Had we started dating back then, we would not be together now. I wouldn’t be counting down the days until I get to marry my best friend. We would not have made it. I wouldn’t appreciate Matt nearly as much as I do now had I not been in my past relationship. Matt wouldn’t have been as mature and grounded as he is, if we had dated when he was 17 vs. 23. 

You haven’t met the right guy (or girl) yet because you’re not supposed too! Maybe you have things to learn about yourself or people to meet or an amazing job to get. Or maybe you think you’re completely ready! But what about your person? Maybe they need to go through a hard season in life to appreciate you someday. Maybe they need to learn to love themselves, so they can love you fully when the time comes. I know it’s hard to believe now but have faith.

You’re supposed to have your degree and a dream job by now, right? It seems we all anticipated we would have our act together by 25…. Man were we wrong. 

I’m going to use one of my close friends as an example for this one. She graduated with her Bachelor’s degree at 26 years old after changing majors, transferring to 3 different schools, and moving to a different city. Of course there were times when she was frustrated and stressed about her “delayed” timeline but now she has her dream job –a job she never would have known even existed had life not brought her through the timeline it did. She works at a chicken plant y’all.  You can thank her for your Chickfila nuggets. If she would have figured it out sooner, we would never have been college roommates. Maybe she wouldn’t have taken school seriously if she had done it at 23 vs 26. Maybe the job wouldn’t have been available then.

Okay, so you see where I am going with this, right?

Forget the dang timeline. Seriously, you’re off the hook. Erase the plan you dreamt up when you were eight years old.  There’s a reason you are where you are right now. As long as you are not stagnant. As long as you have goals that you are working towards, you are on the right timeline.

You will meet your person and realize exactly why you didn’t meet them sooner. The lessons your baby taught you when you graduate college a little later than originally planned will be invaluable. You will realize that you needed to meet the people you met and experience the things you did in order to have the life you were meant to have. The tough part is, you don’t realize it until it’s happened. So, let yourself off the damn hook and enjoy now, exactly as it was meant to be. 

Part 2 coming soon, stay tuned!

-The Relatable Red

2 Comments

  • Christina Lack

    This post definitely hits home for me! This has been something weighing heavy on my for the past couple years now but for me, it’s more of being put down by my own siblings for not having/living life like they do.

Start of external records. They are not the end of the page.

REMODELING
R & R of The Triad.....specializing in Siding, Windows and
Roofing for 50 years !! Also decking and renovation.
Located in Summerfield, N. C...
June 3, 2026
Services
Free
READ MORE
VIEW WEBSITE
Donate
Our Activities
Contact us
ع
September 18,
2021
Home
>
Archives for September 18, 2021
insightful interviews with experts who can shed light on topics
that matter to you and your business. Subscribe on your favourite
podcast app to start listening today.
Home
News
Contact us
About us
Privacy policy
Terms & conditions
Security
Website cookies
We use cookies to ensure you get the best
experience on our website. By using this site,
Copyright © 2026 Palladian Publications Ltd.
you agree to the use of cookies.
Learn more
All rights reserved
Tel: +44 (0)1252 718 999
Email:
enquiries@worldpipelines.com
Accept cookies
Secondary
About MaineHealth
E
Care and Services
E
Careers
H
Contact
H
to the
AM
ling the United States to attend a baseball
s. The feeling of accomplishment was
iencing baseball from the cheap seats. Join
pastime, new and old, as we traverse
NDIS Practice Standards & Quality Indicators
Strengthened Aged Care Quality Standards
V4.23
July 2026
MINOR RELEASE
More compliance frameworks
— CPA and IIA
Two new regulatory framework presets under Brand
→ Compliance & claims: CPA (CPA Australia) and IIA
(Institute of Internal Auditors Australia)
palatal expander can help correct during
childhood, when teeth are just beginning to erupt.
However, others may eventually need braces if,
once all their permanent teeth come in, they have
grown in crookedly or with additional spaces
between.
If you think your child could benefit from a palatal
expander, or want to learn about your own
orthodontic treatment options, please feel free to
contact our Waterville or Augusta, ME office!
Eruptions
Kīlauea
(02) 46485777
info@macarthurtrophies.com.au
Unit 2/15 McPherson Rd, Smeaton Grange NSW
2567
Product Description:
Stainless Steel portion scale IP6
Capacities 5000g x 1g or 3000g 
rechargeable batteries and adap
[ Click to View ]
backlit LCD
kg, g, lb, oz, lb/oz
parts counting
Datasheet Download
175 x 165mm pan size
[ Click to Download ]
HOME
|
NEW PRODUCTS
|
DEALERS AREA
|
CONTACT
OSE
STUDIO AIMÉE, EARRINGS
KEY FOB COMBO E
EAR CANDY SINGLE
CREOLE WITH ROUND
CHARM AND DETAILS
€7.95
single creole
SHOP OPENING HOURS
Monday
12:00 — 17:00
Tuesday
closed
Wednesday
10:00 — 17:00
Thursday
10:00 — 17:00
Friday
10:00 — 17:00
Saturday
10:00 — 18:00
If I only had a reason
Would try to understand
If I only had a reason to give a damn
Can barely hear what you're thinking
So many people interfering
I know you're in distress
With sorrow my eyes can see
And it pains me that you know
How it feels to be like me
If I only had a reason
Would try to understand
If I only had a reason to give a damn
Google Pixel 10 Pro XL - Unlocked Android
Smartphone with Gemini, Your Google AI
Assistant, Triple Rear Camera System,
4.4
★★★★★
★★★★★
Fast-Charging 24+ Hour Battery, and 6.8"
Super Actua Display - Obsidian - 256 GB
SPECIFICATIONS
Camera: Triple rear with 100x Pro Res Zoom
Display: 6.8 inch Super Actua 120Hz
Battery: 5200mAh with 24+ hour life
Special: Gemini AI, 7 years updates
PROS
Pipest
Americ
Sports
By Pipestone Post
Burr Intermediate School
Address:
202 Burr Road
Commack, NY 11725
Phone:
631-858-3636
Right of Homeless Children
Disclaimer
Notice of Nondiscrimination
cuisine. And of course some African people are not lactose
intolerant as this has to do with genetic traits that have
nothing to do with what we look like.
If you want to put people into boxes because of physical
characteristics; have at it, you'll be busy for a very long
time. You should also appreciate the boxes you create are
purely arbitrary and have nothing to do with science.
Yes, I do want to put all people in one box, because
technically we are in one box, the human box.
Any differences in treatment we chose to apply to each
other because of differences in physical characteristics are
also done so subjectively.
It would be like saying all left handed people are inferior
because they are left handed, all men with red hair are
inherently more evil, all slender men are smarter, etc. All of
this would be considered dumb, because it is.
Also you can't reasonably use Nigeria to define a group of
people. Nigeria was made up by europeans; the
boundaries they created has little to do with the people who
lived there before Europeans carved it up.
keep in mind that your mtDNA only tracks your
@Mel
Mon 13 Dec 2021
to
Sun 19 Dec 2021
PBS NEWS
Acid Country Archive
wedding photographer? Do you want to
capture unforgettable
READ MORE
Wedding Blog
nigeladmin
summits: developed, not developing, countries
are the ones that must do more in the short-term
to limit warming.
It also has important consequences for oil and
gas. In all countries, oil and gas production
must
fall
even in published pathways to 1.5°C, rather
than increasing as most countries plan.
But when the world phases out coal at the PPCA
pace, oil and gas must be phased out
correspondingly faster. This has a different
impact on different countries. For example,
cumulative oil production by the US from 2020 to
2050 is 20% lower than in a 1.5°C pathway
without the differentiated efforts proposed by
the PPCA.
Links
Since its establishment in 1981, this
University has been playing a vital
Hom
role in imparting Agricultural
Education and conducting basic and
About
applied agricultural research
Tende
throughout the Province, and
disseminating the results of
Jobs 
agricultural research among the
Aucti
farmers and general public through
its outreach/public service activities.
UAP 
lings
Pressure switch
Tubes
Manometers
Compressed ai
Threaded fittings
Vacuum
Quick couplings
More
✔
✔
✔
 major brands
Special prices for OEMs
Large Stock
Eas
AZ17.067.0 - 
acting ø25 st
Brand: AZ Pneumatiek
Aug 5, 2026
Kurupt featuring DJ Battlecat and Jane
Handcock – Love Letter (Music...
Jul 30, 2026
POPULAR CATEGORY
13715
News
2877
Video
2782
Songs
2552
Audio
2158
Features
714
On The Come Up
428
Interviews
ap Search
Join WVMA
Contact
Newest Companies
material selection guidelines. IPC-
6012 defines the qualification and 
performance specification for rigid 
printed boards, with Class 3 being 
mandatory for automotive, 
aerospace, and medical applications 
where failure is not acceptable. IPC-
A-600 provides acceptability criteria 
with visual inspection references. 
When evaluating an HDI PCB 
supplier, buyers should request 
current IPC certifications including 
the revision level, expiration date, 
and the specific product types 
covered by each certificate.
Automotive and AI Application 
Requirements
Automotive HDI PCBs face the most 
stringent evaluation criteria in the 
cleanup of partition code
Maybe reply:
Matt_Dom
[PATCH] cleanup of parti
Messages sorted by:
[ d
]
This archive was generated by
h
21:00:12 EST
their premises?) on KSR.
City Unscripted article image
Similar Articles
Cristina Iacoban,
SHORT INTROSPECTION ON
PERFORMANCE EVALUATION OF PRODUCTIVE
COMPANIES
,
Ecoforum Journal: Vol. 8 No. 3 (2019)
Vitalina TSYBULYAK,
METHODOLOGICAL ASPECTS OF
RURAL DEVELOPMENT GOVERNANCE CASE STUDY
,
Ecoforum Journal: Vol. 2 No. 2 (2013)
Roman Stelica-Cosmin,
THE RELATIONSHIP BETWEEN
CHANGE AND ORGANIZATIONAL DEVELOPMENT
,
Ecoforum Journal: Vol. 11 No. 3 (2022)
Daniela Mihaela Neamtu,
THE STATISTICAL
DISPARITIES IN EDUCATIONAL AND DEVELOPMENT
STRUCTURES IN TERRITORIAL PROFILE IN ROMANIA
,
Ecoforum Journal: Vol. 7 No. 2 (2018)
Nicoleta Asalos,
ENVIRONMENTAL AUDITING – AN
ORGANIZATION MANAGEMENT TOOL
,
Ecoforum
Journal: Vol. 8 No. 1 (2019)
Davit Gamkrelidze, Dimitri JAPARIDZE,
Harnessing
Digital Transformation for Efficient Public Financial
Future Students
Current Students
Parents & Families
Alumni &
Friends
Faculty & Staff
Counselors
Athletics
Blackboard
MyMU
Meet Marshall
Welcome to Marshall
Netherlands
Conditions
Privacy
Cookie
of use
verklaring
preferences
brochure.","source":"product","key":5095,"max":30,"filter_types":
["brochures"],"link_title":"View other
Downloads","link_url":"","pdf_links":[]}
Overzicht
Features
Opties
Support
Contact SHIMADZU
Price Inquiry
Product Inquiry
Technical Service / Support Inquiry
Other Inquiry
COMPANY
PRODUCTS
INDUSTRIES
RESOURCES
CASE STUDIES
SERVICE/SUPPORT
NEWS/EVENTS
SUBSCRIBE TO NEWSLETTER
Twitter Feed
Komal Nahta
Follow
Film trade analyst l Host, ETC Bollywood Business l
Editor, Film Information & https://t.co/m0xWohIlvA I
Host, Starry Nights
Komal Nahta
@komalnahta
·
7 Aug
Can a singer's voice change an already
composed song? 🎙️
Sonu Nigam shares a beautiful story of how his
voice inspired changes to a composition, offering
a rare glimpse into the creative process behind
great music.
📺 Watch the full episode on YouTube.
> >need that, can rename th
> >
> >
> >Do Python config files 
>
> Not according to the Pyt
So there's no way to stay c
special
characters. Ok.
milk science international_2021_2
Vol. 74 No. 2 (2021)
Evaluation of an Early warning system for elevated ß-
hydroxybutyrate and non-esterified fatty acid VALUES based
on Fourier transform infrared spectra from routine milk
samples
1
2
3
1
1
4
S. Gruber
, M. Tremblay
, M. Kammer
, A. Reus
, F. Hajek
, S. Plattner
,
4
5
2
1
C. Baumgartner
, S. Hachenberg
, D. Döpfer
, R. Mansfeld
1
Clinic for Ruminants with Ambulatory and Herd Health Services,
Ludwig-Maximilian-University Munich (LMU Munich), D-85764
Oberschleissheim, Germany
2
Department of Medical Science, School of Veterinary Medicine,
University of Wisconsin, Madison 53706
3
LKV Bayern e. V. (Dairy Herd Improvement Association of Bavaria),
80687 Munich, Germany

    Thank you for this one! It definitely helps to know I’m not alone. ❤

    • admin

      If you are genuinely happy/content and always working towards improving your life (in any and all aspects) then don’t listen to them… Easier said than done, I know. I’m sorry you don’t have the most supportive siblings. If you ever need someone, Im right here. Im glad it resonated with you. I just HAD to write it, it affects everyone I know. We just have to let ourselves off the hook.